While there are benefits to giving your key employees ownership, there are definitely some challenges to consider before going this direction. Depending on the legal and tax structure of your business, giving an employee ownership interest in your company could trigger some tax reporting requirements that they are not prepared for. As an owner of the company, your employee will now receive a K-1 to report their income to them at the end of the year (in a Partnership or S Corp situation). As a business owners, you are well-aware that was is reported to you on that K-1, does not always equal to what you received from the company (rarely does it ever come close!). However, this may come as a surprise to your employee. They may have to pay taxes on income that is reported to them, that they never actually received. You may decide in your operating agreement that you will, at a minimum distribute at least a portion of any taxable income to all owners so that they may cover their tax bill, but it’s still not going to line up with the K-1 income and that can confuse and frustrate employees who don’t understand how flow-through taxes work.
In addition to the tax reporting considerations, there are also other key changes that will occur to compensation, employee benefits, retirement plans, etc. In a partnership, for example, an owner cannot be paid as an employee. Owners must be paid using guaranteed payments. This means that the employee will no longer have taxes withheld from their paycheck, but will instead need to set aside taxes for themselves. In an S Corp, an employee can still be paid as an employee, but any employee who has a greater than 2% ownership in a company has different treatment for benefits and retirement accounts.
Distributions are also another key consideration. If you are an S Corp and you take distributions of profit from your company, you will need to ensure you are prepared to share those distributions pro-rata based on your new ownership percentages. For example, if you give an employee 10% ownership in your company, then from this point forward, anytime you take money out of the company, 90% of that will go to you, and 10% of that will go to your employee. If this is your intention, great! But, in many cases, this comes as a surprise to the owner.
If the ownership route seems a bit too complicated for your company at this time, you may want to consider some alternatives. Incentive plans are a great way to provide long-term motivation for a key employee. You can work with your key employees to develop incentive plans to make the most sense for both the company and the employee. For example, a key employee that oversees your operations may be incentivized on gross margin, because that is the KPI that dictates their success in the role. Alternatively, a key employee in sales and marketing may be incentivized on overall revenue growth year-over-year. The important factor when developing an incentive plan is to ensure it incentivizes the right performance. If you have brought someone in to lead the company, you will want to consider an incentive paid out based on net income or hitting budgeted targets/goals.

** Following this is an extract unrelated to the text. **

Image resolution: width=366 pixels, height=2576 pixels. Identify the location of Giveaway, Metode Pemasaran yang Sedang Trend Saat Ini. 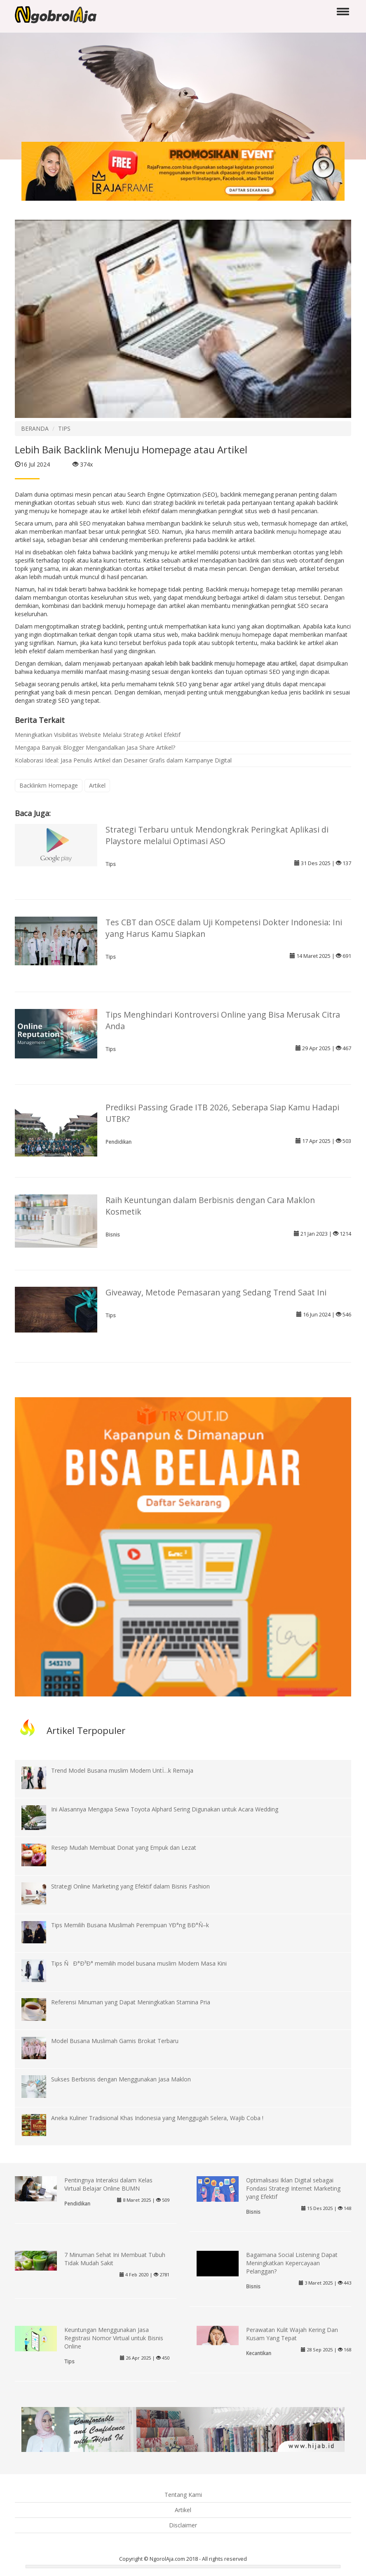
(216, 1292).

If you want to incentivize longevity, increasing the incentive over time will be more beneficial. For example, you may want to pay your President a percentage of net income and increase the percentage every year, up to a certain cap. For example: Year 1 = 5%, Year 2 = 6%, Year 3 = 7%, Year 4 = 8%, Year 5 = 9%, Year 6 and Beyond = 10%. This encourages them to stay long-term. They should benefit both from the increased percentage, in addition to the growth of the company.
Which is Right for You?
If you’ve got key employees that are critical to the long-term success of your business, it may be time to consider offering ownership. Reach out to your attorney and your accountant to ensure you are setting up a plan that will be beneficial for both parties. If you don’t think you’re quite there yet, incentive plans are a great next step for encouraging key employees to stick around.